Material supplied: Begin

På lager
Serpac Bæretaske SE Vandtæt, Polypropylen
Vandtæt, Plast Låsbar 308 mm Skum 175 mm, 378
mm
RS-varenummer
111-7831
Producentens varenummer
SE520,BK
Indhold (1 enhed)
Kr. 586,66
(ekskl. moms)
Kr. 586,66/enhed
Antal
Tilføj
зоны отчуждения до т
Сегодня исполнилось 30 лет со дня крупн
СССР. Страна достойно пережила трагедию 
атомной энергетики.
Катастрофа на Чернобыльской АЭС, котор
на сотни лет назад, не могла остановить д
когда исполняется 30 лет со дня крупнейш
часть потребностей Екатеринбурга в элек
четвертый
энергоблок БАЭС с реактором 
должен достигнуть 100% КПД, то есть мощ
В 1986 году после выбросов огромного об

Material supplied: End
Material supplied: Begin

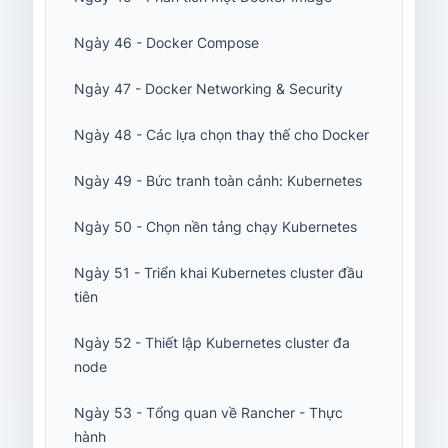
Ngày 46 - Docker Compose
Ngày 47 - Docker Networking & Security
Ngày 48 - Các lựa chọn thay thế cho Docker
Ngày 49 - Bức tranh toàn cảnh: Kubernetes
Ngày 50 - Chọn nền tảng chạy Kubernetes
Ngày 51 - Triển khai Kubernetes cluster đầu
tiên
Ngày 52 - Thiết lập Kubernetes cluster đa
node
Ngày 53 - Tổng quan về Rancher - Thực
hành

Material supplied: End
Material supplied: Begin

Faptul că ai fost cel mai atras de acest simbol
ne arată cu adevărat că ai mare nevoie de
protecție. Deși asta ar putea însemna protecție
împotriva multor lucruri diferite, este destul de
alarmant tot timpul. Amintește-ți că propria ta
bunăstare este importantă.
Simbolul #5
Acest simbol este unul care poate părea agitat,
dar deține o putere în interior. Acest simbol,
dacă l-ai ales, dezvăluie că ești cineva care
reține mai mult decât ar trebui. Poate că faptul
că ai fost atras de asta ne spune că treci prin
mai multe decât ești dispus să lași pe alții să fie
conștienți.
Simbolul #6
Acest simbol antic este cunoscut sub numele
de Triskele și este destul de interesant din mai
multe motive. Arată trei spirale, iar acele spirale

Material supplied: End

Within the listing above, extract exactly the lines from the line with "de Triskele și" to the line with "multe motive. Arată", the two named lines included, and no others.

de Triskele și este destul de interesant din mai
multe motive. Arată trei spirale, iar acele spirale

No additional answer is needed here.